Mantan Polisi Bakar Pacar di Indramayu, Pelaku Ditangkap Usai Dua Minggu Buron

  • Bagikan
Mantan Polisi Bakar Pacar di Indramayu, Pelaku Ditangkap Usai Dua Minggu Buron (Foto: Red)

​Indramayu, tanganrakyat.id – Kasus pembunuhan yang menggemparkan warga Indramayu berhasil diungkap oleh Polres Indramayu. Pelaku, seorang mantan anggota polisi berinisial Alfian Sinaga (23), ditangkap setelah buron selama hampir dua minggu. Ia diduga membunuh dan membakar kekasihnya, Putri Aryani (24), di sebuah kamar kos di Desa Singajaya, Kecamatan Indramayu.

​Menurut Kapolres Indramayu AKBP Mochamad Fajar Gemilang, korban ditemukan tewas mengenaskan dengan kondisi tubuh terbakar pada Sabtu, 9 Agustus 2025. Penemuan tragis ini berawal dari kecurigaan seorang saksi yang mencium bau asap dan mendengar suara aneh dari kamar kos nomor 9. Setelah didobrak, kamar tersebut ditemukan dalam kondisi berantakan dengan kasur yang terbakar dan korban sudah tidak bernyawa.

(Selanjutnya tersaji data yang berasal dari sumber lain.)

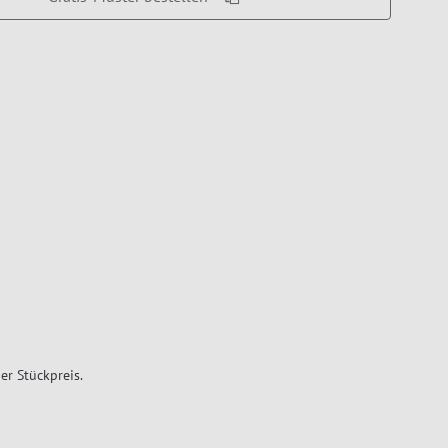
er Stückpreis.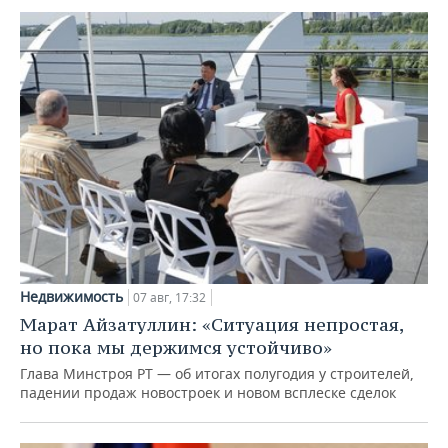
Недвижимость
07 авг, 17:32
Марат Айзатуллин: «Ситуация непростая,
но пока мы держимся устойчиво»
Глава Минстроя РТ — об итогах полугодия у строителей,
падении продаж новостроек и новом всплеске сделок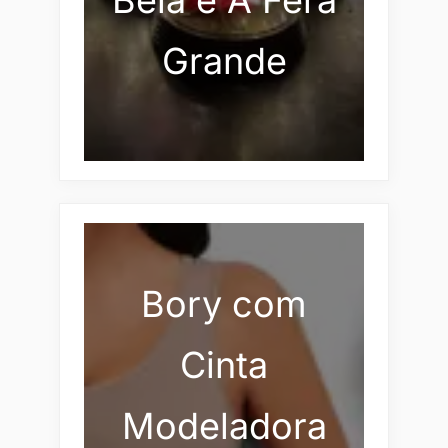
Grande
Bory com
Cinta
Modeladora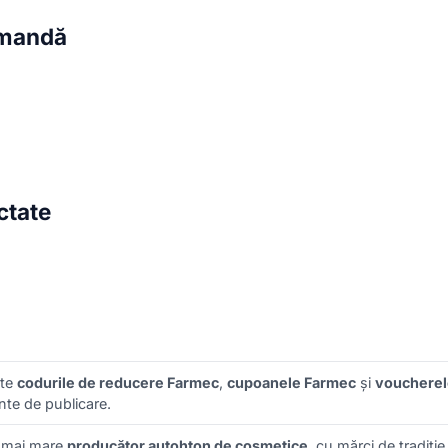
omandă
ctate
ate
codurile de reducere Farmec
,
cupoanele Farmec
și
voucherel
inte de publicare.
 mai mare
producător autohton de cosmetice
, cu mărci de tradiț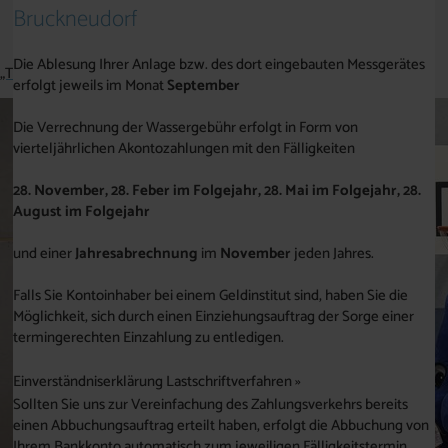
AKTUELLES & PRESSEMELDUNGEN
Bruckneudorf
Die Ablesung Ihrer Anlage bzw. des dort eingebauten Messgerätes
„TROPFI“ zu Besuch in der Volksschule Breitenbrunn
erfolgt jeweils im Monat
September
Die Verrechnung der Wassergebühr erfolgt in Form von
vierteljährlichen Akontozahlungen mit den Fälligkeiten
28. November, 28. Feber im Folgejahr, 28. Mai im Folgejahr, 28.
August im Folgejahr
und einer
Jahresabrechnung
im
November
jeden Jahres.
Falls Sie Kontoinhaber bei einem Geldinstitut sind, haben Sie die
Möglichkeit, sich durch einen Einziehungsauftrag der Sorge einer
termingerechten Einzahlung zu entledigen.
Einverständniserklärung Lastschriftverfahren »
Sollten Sie uns zur Vereinfachung des Zahlungsverkehrs bereits
einen Abbuchungsauftrag erteilt haben, erfolgt die Abbuchung von
Ihrem Bankkonto automatisch zum jeweiligen Fälligkeitstermin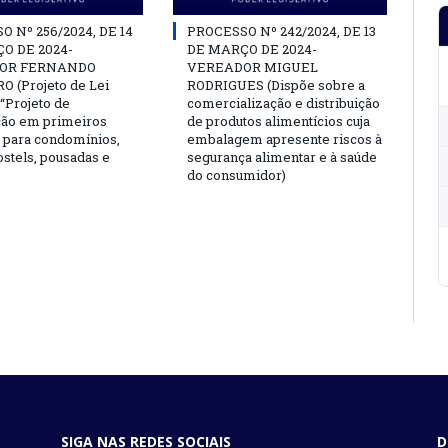
 Nº 256/2024, DE 14
PROCESSO Nº 242/2024, DE 13
O DE 2024-
DE MARÇO DE 2024-
OR FERNANDO
VEREADOR MIGUEL
 (Projeto de Lei
RODRIGUES (Dispõe sobre a
o “Projeto de
comercialização e distribuição
ção em primeiros
de produtos alimentícios cuja
 para condomínios,
embalagem apresente riscos à
ostels, pousadas e
segurança alimentar e à saúde
do consumidor)
SIGA NAS REDES SOCIAIS
D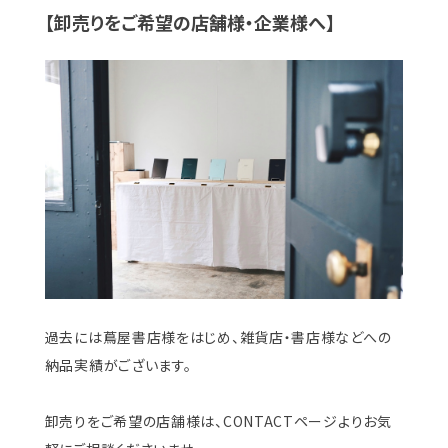
【卸売りをご希望の店舗様・企業様へ】
過去には蔦屋書店様をはじめ、雑貨店・書店様などへの
納品実績がございます。
卸売りをご希望の店舗様は、CONTACTページよりお気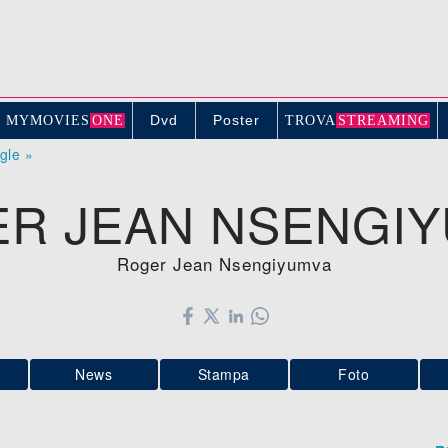
Dvd
Poster
MYMOVIE
S
ONE
TROV
A
STREAMING
ogle »
R JEAN NSENGI
Roger Jean Nsengiyumva
News
Stampa
Foto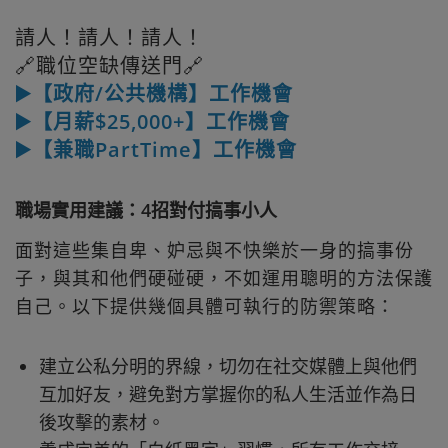
請人！請人！請人！
🔗職位空缺傳送門🔗
▶️【政府/公共機構】工作機會
▶️【月薪$25,000+】工作機會
▶️【兼職PartTime】工作機會
職場實用建議：4招對付搞事小人
面對這些集自卑、妒忌與不快樂於一身的搞事份
子，與其和他們硬碰硬，不如運用聰明的方法保護
自己。以下提供幾個具體可執行的防禦策略：
建立公私分明的界線，切勿在社交媒體上與他們
互加好友，避免對方掌握你的私人生活並作為日
後攻擊的素材。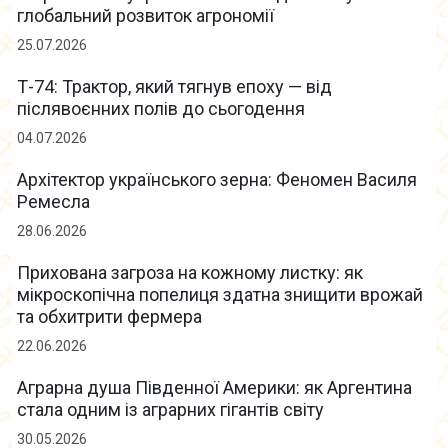
глобальний розвиток агрономії
25.07.2026
Т-74: Трактор, який тягнув епоху — від
післявоєнних полів до сьогодення
04.07.2026
Архітектор українського зерна: Феномен Василя
Ремесла
28.06.2026
Прихована загроза на кожному листку: як
мікроскопічна попелиця здатна знищити врожай
та обхитрити фермера
22.06.2026
Аграрна душа Південної Америки: як Аргентина
стала одним із аграрних гігантів світу
30.05.2026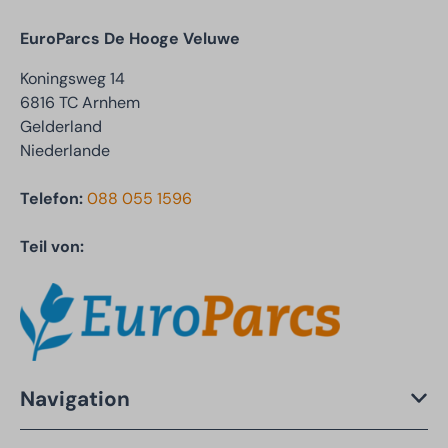
EuroParcs De Hooge Veluwe
Koningsweg 14
6816 TC Arnhem
Gelderland
Niederlande
Telefon:
088 055 1596
Teil von:
Navigation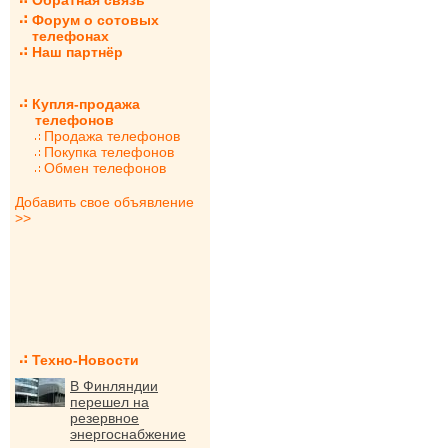
Обратная связь
Форум о сотовых
телефонах
Наш партнёр
Купля-продажа
телефонов
Продажа телефонов
Покупка телефонов
Обмен телефонов
Добавить свое объявление
>>
Техно-Новости
В Финляндии
перешел на
резервное
энергоснабжение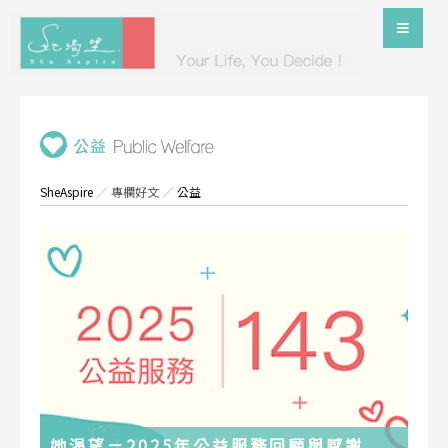
SheAspire
／
專欄好文
／
公益
她渴望－2025年公益服務回顧與感謝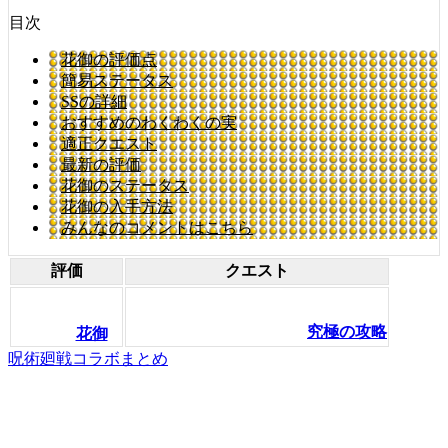
目次
花御の評価点
簡易ステータス
SSの詳細
おすすめのわくわくの実
適正クエスト
最新の評価
花御のステータス
花御の入手方法
みんなのコメントはこちら
評価
クエスト
究極の攻略
花御
呪術廻戦コラボまとめ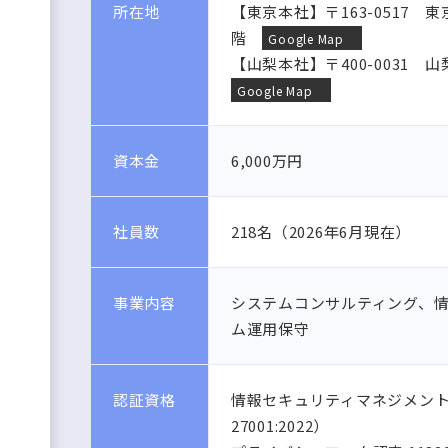
所在地
【東京本社】〒163-0517 
階
Google Map
【山梨本社】〒400-0031
Google Map
資本金
6,000万円
社員数
218名（2026年6月現在）
事業内容
システムコンサルティング、
ム運用保守
認証資格
情報セキュリティマネジメントシステム 
27001:2022）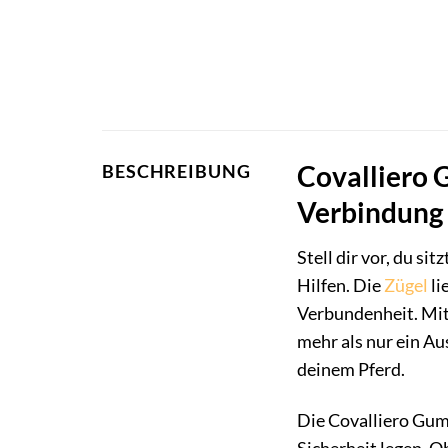
Covalliero 
BESCHREIBUNG
Verbindung 
Stell dir vor, du si
Hilfen. Die
Zügel
li
Verbundenheit. Mi
mehr als nur ein Au
deinem Pferd.
Die Covalliero Gumm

​Pelarian Pelaku Berakhir di Dompu
​Polisi langsung membentuk tim khusus gabungan dari Polda Jabar, Polres Indramayu, dan Polres Dompu untuk memburu pelaku. Sejak kejadian, AMS melarikan diri dengan berpindah-pindah menggunakan kendaraan umum.

Pelariannya akhirnya terhenti di Kabupaten Dompu, Nusa Tenggara Barat, pada Sabtu, 23 Agustus 2025.

Baca juga:

Doa Bersama Keluarga Putri Apriyani di Indramayu: Pesan Gaib dan Tangisan Misterius Melatarbelakangi Acara

​Pelaku ditangkap saat hendak melanjutkan pelariannya. “Setelah pelarian hampir dua pekan, pelaku berhasil kami tangkap,” kata AKBP Mochamad Fajar Gemilang.

​Lebih lanjut, Kapolres menjelaskan bahwa pelaku, Alfian Sinaga, baru saja diberhentikan secara tidak hormat (PTDH) dari institusi Polri pada 14 Agustus 2025, hanya beberapa hari setelah kejadian.

​”Kami masih mendalami motif dan modus pelaku, namun alat bukti yang ada sudah memastikan Alfian Sinaga adalah pelaku,” tegas Kapolres. Selasa, (26/8/2025).

​Atas perbuatannya, AMS dijerat dengan Pasal 338 KUHP dan atau Pasal 351 ayat (3) KUHP dengan ancaman hukuman maksimal 15 tahun penjara.

​”Kami pastikan proses hukum berjalan transparan dan akuntabel,” tutup AKBP Mochamad Fajar Gemilang.